# Motion Compensated Discrete Wavelet Transform (MCDWT)

MCDWT is a [video] decorrelator and [visual] information organizer. The
input sequence of pixels_ are [decorrelated] in the [time] and in the
[spatial domains]. The output sequence of [coefficients] have a
smaller [entropy] than the original pixels, and the information is
represented by [resolution levels].

Temporal decorrelation is provided by [MC (Motion Compensation)], where the
[prediction images] are generated with an algorithm that uses only the
information available at the [decoder]. This means that the motion
information used in the predictions do not need to be sent to the
decoder.

Spatial decorrelation is performed by the [analysis filter] used in the
[2D-DWT].

[video]: https://en.wikipedia.org/wiki/Video
[visual]: https://en.wikipedia.org/wiki/Visual_perception
[pixels]: https://en.wikipedia.org/wiki/Pixel
[decorrelated]: https://en.wikipedia.org/wiki/Decorrelation
[time]: https://en.wikipedia.org/wiki/Time_domain
[spatial]: https://www.quora.com/What-is-spatial-domain-in-image-processing
[coefficients]: https://www.quora.com/What-is-spatial-domain-in-image-processing
[entropy]: https://en.wikipedia.org/wiki/Entropy
[resolution levels]: https://en.wikipedia.org/wiki/Image_resolution
[MC (Motion Compensation)]: https://en.wikipedia.org/wiki/Motion_compensation
[decoder]: https://en.wikipedia.org/wiki/Decoder
[prediction images]: https://en.wikipedia.org/wiki/Decoder
[analysis filter]: https://en.wikipedia.org/wiki/Digital_filter#Analysis_techniques
[2D-DWT]: https://en.wikipedia.org/wiki/Discrete_wavelet_transform
[EBCOT]: http://nptel.ac.in/courses/117105083/pdf/ssg_m5l15.pdf

## Video [scalability]

MCDWT inputs a [video] and outputs a video, in a way that when using
only a portion of the data of the transformed video, a video with a
lower [temporal resolution], lower [spatial resolution] or/and lower
[quality] can be generated.

If all the transformed data is used, then the original video is
obtained (MCDWT is a lossless transform).
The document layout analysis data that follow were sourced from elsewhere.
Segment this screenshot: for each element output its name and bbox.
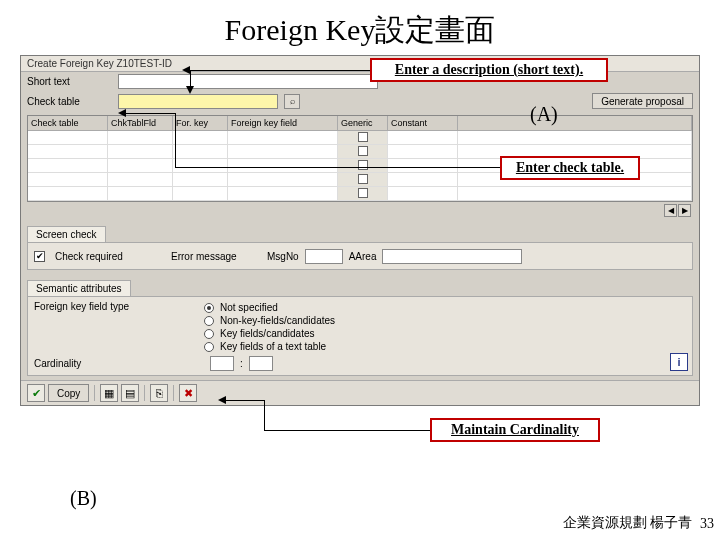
radio-text-table[interactable] — [204, 342, 214, 352]
cardinality-label: Cardinality — [34, 358, 204, 369]
info-icon[interactable]: i — [670, 353, 688, 371]
marker-b: (B) — [70, 487, 97, 510]
generate-proposal-button[interactable]: Generate proposal — [592, 93, 693, 109]
generic-checkbox[interactable] — [358, 160, 368, 170]
toolbar-icon-3[interactable]: ⎘ — [150, 384, 168, 402]
slide-footer: 企業資源規劃 楊子青 — [563, 514, 693, 532]
dialog-toolbar: ✔ Copy ▦ ▤ ⎘ ✖ — [21, 380, 699, 405]
slide-page-number: 33 — [700, 516, 714, 532]
error-message-label: Error message — [171, 251, 261, 262]
leader-line — [190, 70, 191, 86]
generic-checkbox[interactable] — [358, 174, 368, 184]
radio-label: Not specified — [220, 302, 278, 313]
col-chktablfld: ChkTablFld — [108, 116, 173, 131]
col-spacer — [458, 116, 692, 131]
arrowhead-icon — [118, 109, 126, 117]
slide-title: Foreign Key設定畫面 — [0, 0, 720, 55]
cardinality-left-input[interactable] — [210, 356, 234, 371]
short-text-input[interactable] — [118, 74, 378, 89]
msgno-input[interactable] — [305, 249, 343, 264]
cancel-button[interactable]: ✖ — [179, 384, 197, 402]
generic-checkbox[interactable] — [358, 146, 368, 156]
leader-line — [175, 167, 500, 168]
aarea-label: AArea — [349, 251, 377, 262]
copy-button[interactable]: Copy — [48, 384, 89, 402]
screen-check-panel: ✔ Check required Error message MsgNo AAr… — [27, 242, 693, 270]
col-generic: Generic — [338, 116, 388, 131]
check-table-input[interactable] — [118, 94, 278, 109]
leader-line — [264, 430, 430, 431]
toolbar-icon-1[interactable]: ▦ — [100, 384, 118, 402]
callout-cardinality: Maintain Cardinality — [430, 418, 600, 442]
f4-help-icon[interactable]: ⌕ — [284, 94, 300, 109]
leader-line — [226, 400, 264, 401]
scroll-right-icon[interactable]: ▶ — [678, 204, 691, 217]
radio-key[interactable] — [204, 329, 214, 339]
generic-checkbox[interactable] — [358, 188, 368, 198]
marker-a: (A) — [530, 103, 558, 126]
radio-label: Non-key-fields/candidates — [220, 315, 335, 326]
leader-line — [126, 113, 176, 114]
radio-label: Key fields of a text table — [220, 341, 326, 352]
table-row[interactable] — [28, 187, 692, 201]
check-required-label: Check required — [55, 251, 165, 262]
col-check-table: Check table — [28, 116, 108, 131]
generic-checkbox[interactable] — [358, 132, 368, 142]
leader-line — [175, 113, 176, 168]
screen-check-tab: Screen check — [27, 226, 106, 242]
radio-nonkey[interactable] — [204, 316, 214, 326]
callout-short-text: Enter a description (short text). — [370, 58, 608, 82]
check-required-checkbox[interactable]: ✔ — [34, 251, 45, 262]
radio-label: Key fields/candidates — [220, 328, 315, 339]
semantic-attributes-tab: Semantic attributes — [27, 280, 131, 296]
callout-check-table: Enter check table. — [500, 156, 640, 180]
short-text-label: Short text — [27, 76, 112, 87]
separator — [94, 385, 95, 401]
arrowhead-icon — [218, 396, 226, 404]
colon-sep: : — [240, 358, 243, 369]
check-table-label: Check table — [27, 96, 112, 107]
table-row[interactable] — [28, 131, 692, 145]
toolbar-icon-2[interactable]: ▤ — [121, 384, 139, 402]
scroll-left-icon[interactable]: ◀ — [664, 204, 677, 217]
arrowhead-icon — [182, 66, 190, 74]
sap-dialog-frame: Create Foreign Key Z10TEST-ID Short text… — [20, 55, 700, 406]
col-foreign-key-field: Foreign key field — [228, 116, 338, 131]
semantic-attributes-panel: Foreign key field type Not specified Non… — [27, 296, 693, 376]
cardinality-right-input[interactable] — [249, 356, 273, 371]
msgno-label: MsgNo — [267, 251, 299, 262]
col-constant: Constant — [388, 116, 458, 131]
arrowhead-icon — [186, 86, 194, 94]
radio-not-specified[interactable] — [204, 303, 214, 313]
leader-line — [264, 400, 265, 430]
col-for-key: For. key — [173, 116, 228, 131]
leader-line — [190, 70, 370, 71]
separator — [144, 385, 145, 401]
ok-button[interactable]: ✔ — [27, 384, 45, 402]
separator — [173, 385, 174, 401]
fk-field-type-label: Foreign key field type — [34, 301, 204, 353]
aarea-input[interactable] — [382, 249, 522, 264]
The video output has exactly
the same number of elements than the input video (for example, no
extra motion fields are produced). At this moment, we will focuse only
on spatial [scalability].

[temporal resolution]: https://en.wikipedia.org/wiki/Temporal_resolution
[spatial resolution]: https://en.wikipedia.org/wiki/Image_resolution#Spatial_resolution
[quality]: https://en.wikipedia.org/wiki/Compression_artifact
[scalability]: http://inst.eecs.berkeley.edu/~ee290t/sp04/lectures/videowavelet_UCB1-3.pdf
[video]: https://en.wikipedia.org/wiki/Video

## Video transformation alternatives

To obtain a multiresolution version or a video, the [DWT] (Discrete
Wavelet Transform) can be applied along temporal (t) and
spatial domains (2D). At this point, two alternatives
arise: (1) a t+2D transform or (2) a 2D+t
transform. In a t+2D transform, the video is first analyzed
over the time domain and next, over the space domain. A 2D+t
transform does just the opposite.

[DWT]: https://en.wikipedia.org/wiki/Discrete_wavelet_transform

Each choice has a number of *pros* and *cons*. For example, in a
t+2D transform we can apply directly any image predictor based
on motion estimation because the input is a normal video. However, if
we implement a 2D+t transform, the input to the motion
estimator is a sequence of images in the DWT domain. [The overwhelming
majority of DWT's][Friendly Guide] are not [shift invariant], which basically means
$\text{DWT}(s[t]) \neq \text{DWT}(s[t+x])$, where $x$ is a
displacement of the $s[t]$ along the time
domain. Therefore, motion estimators which compare pixel values will
not work on the DWT domain. On the other hand, if we want to provide
true spatial scalability (processing only those spatial resolutions
(scales) necessary to get a spatially scaled of our video), a
t+2D transformed video is not suitable because the first step
of the forward transform (t) should be reversed at full
resolution in the backward transform (as the forward transform did).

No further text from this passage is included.